Research Data Management

This guide will bring together services and resources that you can use to help you manage and document your research outputs and data at key stages of the research cycle.

FAIR Data

It's easy to aspire to making your data FAIR - Findable, Accessible, Interoperable, Reusable - but it's more important to know how that can be achieved. Below we'll share some examples of how your data could be more FAIR:

Findable

  1. Storage: We're sure you are already aware of how important it is to securely store and back up your data. In doing so, you avoid losing information due to accidents, human error, or technological obsolescence.
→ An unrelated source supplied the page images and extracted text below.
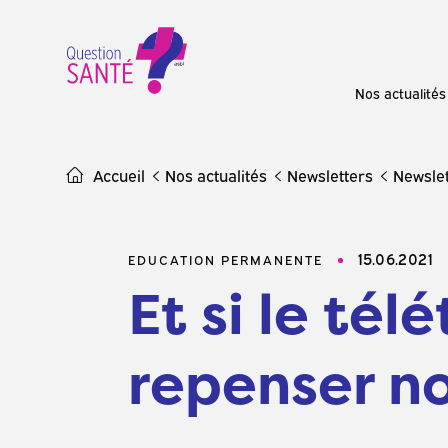
Skip
to
content
Nos actualités
Accueil
Nos actualités
Newsletters
Newsle
15.06.2021
EDUCATION PERMANENTE
Et si le tél
repenser no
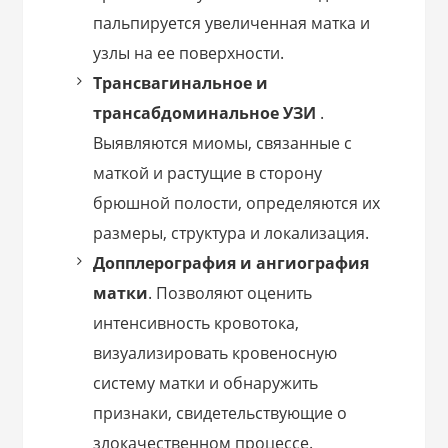
пальпируется увеличенная матка и
узлы на ее поверхности.
Трансвагинальное и
трансабдоминальное УЗИ
.
Выявляются миомы, связанные с
маткой и растущие в сторону
брюшной полости, определяются их
размеры, структура и локализация.
Допплерография и ангиография
матки
. Позволяют оценить
интенсивность кровотока,
визуализировать кровеносную
систему матки и обнаружить
признаки, свидетельствующие о
злокачественном процессе.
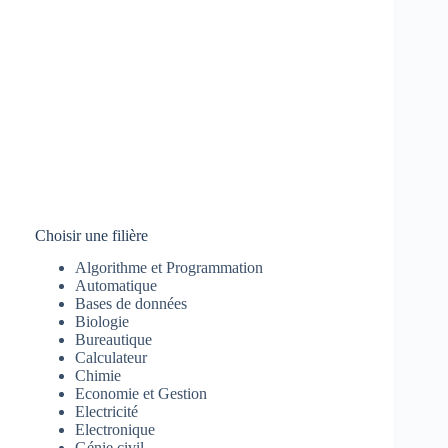
Choisir une filière
Algorithme et Programmation
Automatique
Bases de données
Biologie
Bureautique
Calculateur
Chimie
Economie et Gestion
Electricité
Electronique
Génie civil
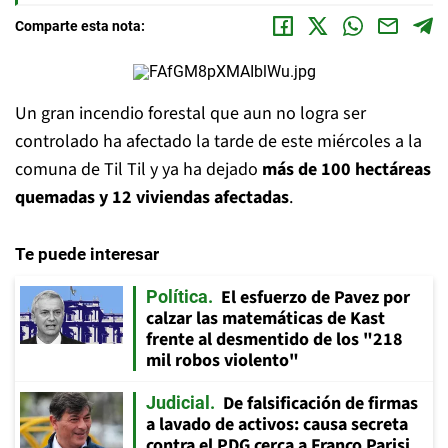
Comparte esta nota:
Un gran incendio forestal que aun no logra ser
controlado ha afectado la tarde de este miércoles a la
comuna de Til Til y ya ha dejado
más de 100 hectáreas
quemadas y 12 viviendas afectadas
.
Te puede interesar
El esfuerzo de Pavez por
Política
calzar las matemáticas de Kast
frente al desmentido de los "218
mil robos violento"
De falsificación de firmas
Judicial
a lavado de activos: causa secreta
contra el PDG cerca a Franco Parisi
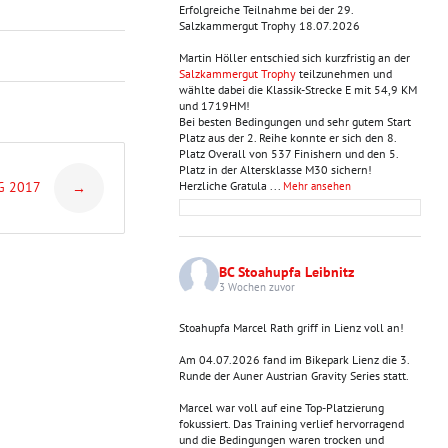
Erfolgreiche Teilnahme bei der 29.
Salzkammergut Trophy 18.07.2026
Martin Höller entschied sich kurzfristig an der
Salzkammergut Trophy
teilzunehmen und
wählte dabei die Klassik-Strecke E mit 54,9 KM
und 1719HM!
Bei besten Bedingungen und sehr gutem Start
Platz aus der 2. Reihe konnte er sich den 8.
Platz Overall von 537 Finishern und den 5.
Platz in der Altersklasse M30 sichern!
G 2017
Herzliche Gratula
...
Mehr ansehen
→
BC Stoahupfa Leibnitz
3 Wochen zuvor
Stoahupfa Marcel Rath griff in Lienz voll an!
Am 04.07.2026 fand im Bikepark Lienz die 3.
Runde der Auner Austrian Gravity Series statt.
Marcel war voll auf eine Top-Platzierung
fokussiert. Das Training verlief hervorragend
und die Bedingungen waren trocken und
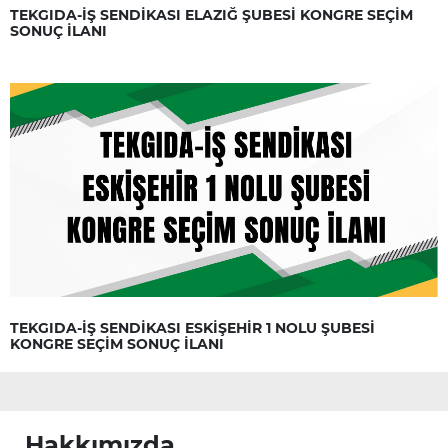
TEKGIDA-İŞ SENDİKASI ELAZIĞ ŞUBESİ KONGRE SEÇİM
SONUÇ İLANI
TEKGIDA-İŞ SENDİKASI ESKİŞEHİR 1 NOLU ŞUBESİ
KONGRE SEÇİM SONUÇ İLANI
Hakkımızda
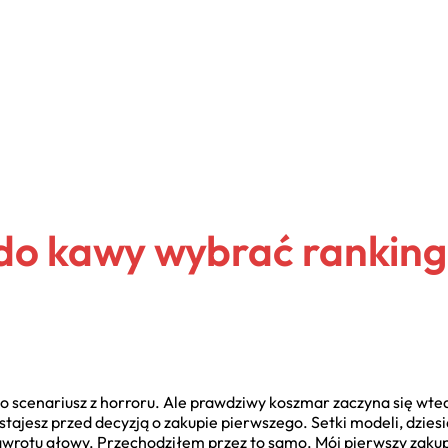
 do kawy wybrać ranking
to scenariusz z horroru. Ale prawdziwy koszmar zaczyna się wte
tajesz przed decyzją o zakupie pierwszego. Setki modeli, dziesią
wrotu głowy. Przechodziłem przez to samo. Mój pierwszy zakup 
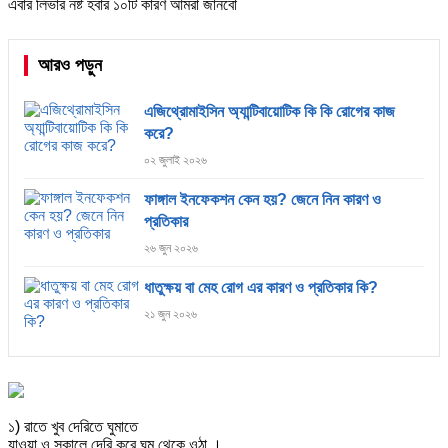
এবার লিভার নষ্ট হবার ১০টি কারণ আমরা জানবো
আরও পড়ুন
এজিথ্রোমাইসিন অ্যান্টিবায়োটিক কি কি রোগের কাজ
করে?
০২ জুলাই ২০২৬
ফাঙ্গাল ইনফেকশন কেন হয়? জেনে নিন কারণ ও
প্রতিকার
২৬ জুন ২০২৬
ধাতুক্ষয় বা মেহ রোগ এর কারণ ও প্রতিকার কি?
২১ জুন ২০২৬
১) রাতে খুব দেরিতে ঘুমাতে
যাওয়া ও সকালে দেরি করে ঘুম থেকে ওঠা ।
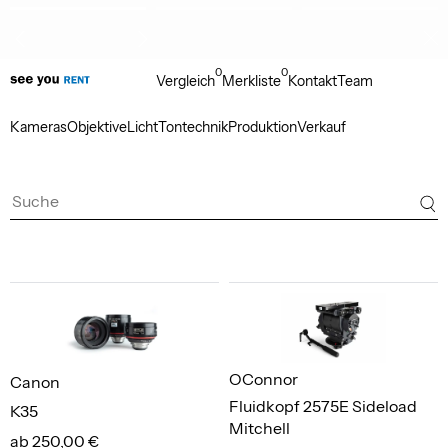
0
0
Vergleich
Merkliste
Kontakt
Team
Kameras
Objektive
Licht
Tontechnik
Produktion
Verkauf
OConnor
Canon
Fluidkopf 2575E Sideload
K35
Mitchell
ab 250,00 €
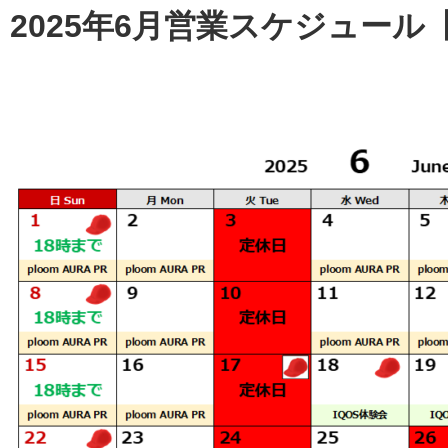
2025年6月営業スケジュー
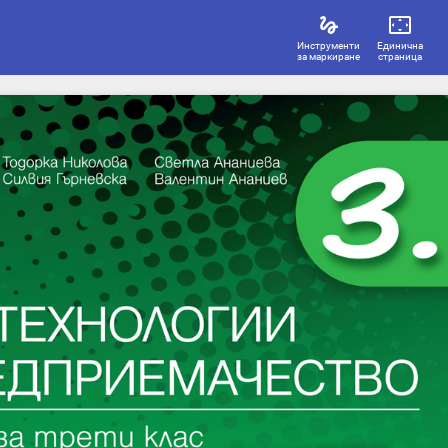
Инструменти
Единична
за маркиране
страница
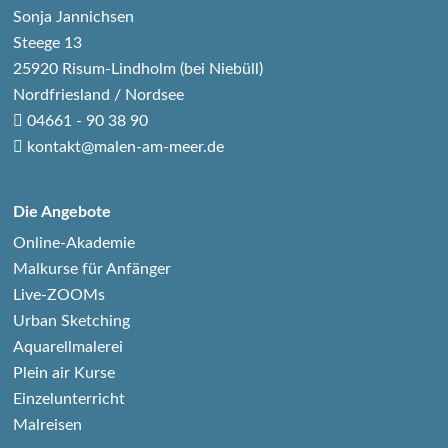
Sonja Jannichsen
Steege 13
25920 Risum-Lindholm (bei Niebüll)
Nordfriesland / Nordsee
04661 - 90 38 90
kontakt@malen-am-meer.de
Die Angebote
Online-Akademie
Malkurse für Anfänger
Live-ZOOMs
Urban Sketching
Aquarellmalerei
Plein air Kurse
Einzelunterricht
Malreisen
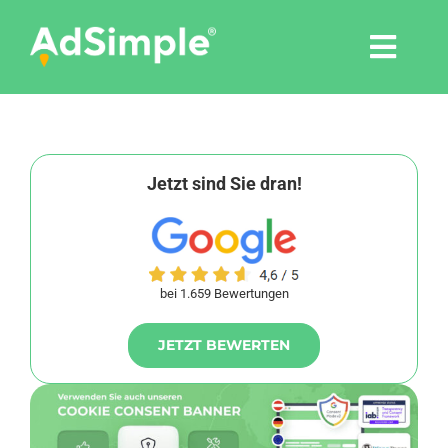
Skip
to
Togg
content
Navi
Leistungen
Tools
Jetzt sind Sie dran!
Pressemitteilungen
bei 1.659 Bewertungen
Shop
JETZT BEWERTEN
Agentur
Blog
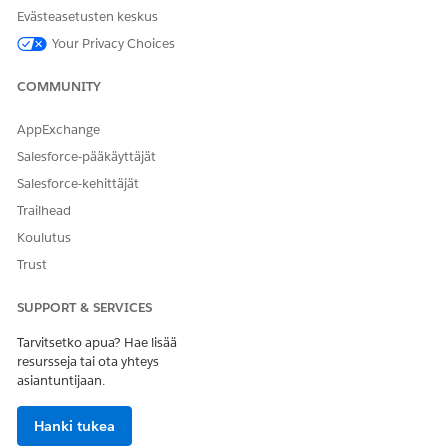
RATKAISIKO TÄMÄ ARTIKKELI ONGELMASI?
Evästeasetusten keskus
Anna palautetta, jotta voimme kehittyä!
Your Privacy Choices
Kyllä
Ei
COMMUNITY
AppExchange
Salesforce-pääkäyttäjät
Salesforce-kehittäjät
Trailhead
Koulutus
Trust
SUPPORT & SERVICES
Tarvitsetko apua? Hae lisää
resursseja tai ota yhteys
asiantuntijaan.
Hanki tukea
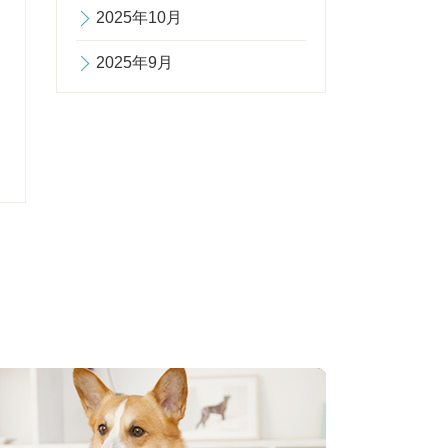
2025年10月
2025年9月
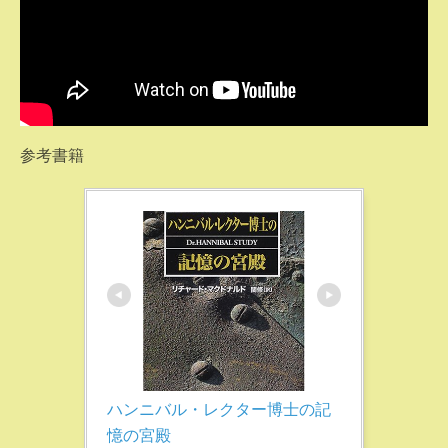
参考書籍
ハンニバル・レクター博士の記
憶の宮殿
Here's what you should do:

  2. Persistent Identifiers: A persistent or unique identifier is something that can be used to link directly to your project or your research profile. Examples of persistent or unique identifiers include: a personal ORCID ID for a researcher, a DOI for a journal article, a URL for a website, an ROR for a research institution.
  3. Rich metadata: Providing as much descriptive information as possible about the data in question; everything from the date of creation, to the date of publication, to the language, location, and size of the data. The more detail you provide, the better. If your research data is complex, consider including a README document which further explains the data - its content, structure, and the logic behind its naming and organisation. 
  4. Indexed data repositories: Uploading or depositing your research data into a repository for open access. Repositories are indexed allowing for further findability as your data is categorised by subject and by other specifications. Your research data could be deposited in an institutional repository such as TARA, for example, where you can add subject tags. Other research repositories include Zenodo, Figshare, and Slideshare.

Accessible

  1. Open, free data: Making sure your data is freely available and as open as possible. The general rule of thumb is that your work should be “as open as possible, as closed as necessary”. This can mean not applying any paywall, not signing a restrictive copyright transfer agreement that would limit access to the work, and applying a Creative Commons copyright license that you feel is appropriate for the data.
  2. Authentication, where necessary: This means that, where the data cannot, or should not, be made fully open access, authentication and authorisation are in place where necessary. “Data can be sensitive due to privacy concerns, national security or commercial interests. When it’s not able to be open, there should be clarity and transparency around the conditions governing access and reuse” (Australian Research Data Commons, 2022).
  3. Metadata is always available: Making metadata, or in other words, data about the data, available, even if you cannot provide full access to the research data itself. This allows others to access as much of the research process as possible. For example, uploading an abstract, sharing a sample, uploading a document with embargoed (delayed) access options, or simply providing the metadata alone.

Interoperable

  1. Vocabularies: Using language suitable for describing the data in question. Different types of research data are best described using different terms. Controlled vocabularies and community standards are recommended when describing an object or piece of data. In a repository like TARA, for example, Library of Congress (LoC) subject headings are used to describe items. LoC subject headings are an example of a controlled vocabulary and are used as a standard across various library catalogues.
  2. Human and Machine-readable language: Making sure your project can be understood by humans and computers by adhering to documentation standards. XML (.xml) is recommended as an alternative to Microsoft Word (.doc), for example, because Word documents are notoriously difficult for machines to process and interpret.
  3. Linked Metadata: Making sure that related metadata is referenced and easily accessed so that you are providing a fuller picture of where the data came from, and how it came to be produced. For example, providing DOIs in your reference list at the end of a research article or report.

Reusable

  1. Descriptive, detailed metadata: In order for your data to be easily reused, it has to be properly described. For example, if you provide incomplete information in a reference, you are potentially creating a barrier to more people accessing that data. This is another instance in which persistent identifiers (such as DOIs, ORCID) and usage licenses are essential, as they facilitate the process of finding and reusing the information. Be sure to consider these in your data management plan.
  2. Usage license: You ultimately have control over the use of your research data. The Creative Commons licenses are most popularly used to communicate how you do or don’t want your research data to be used. It is recommended to choose options that make your research data as open as possible.
  3. Community Standards: When in doubt, always follow best practices in your area of research. Use standard vocabularies, accessible platforms, and adhere to research standards such as appropriate documentation and referencing.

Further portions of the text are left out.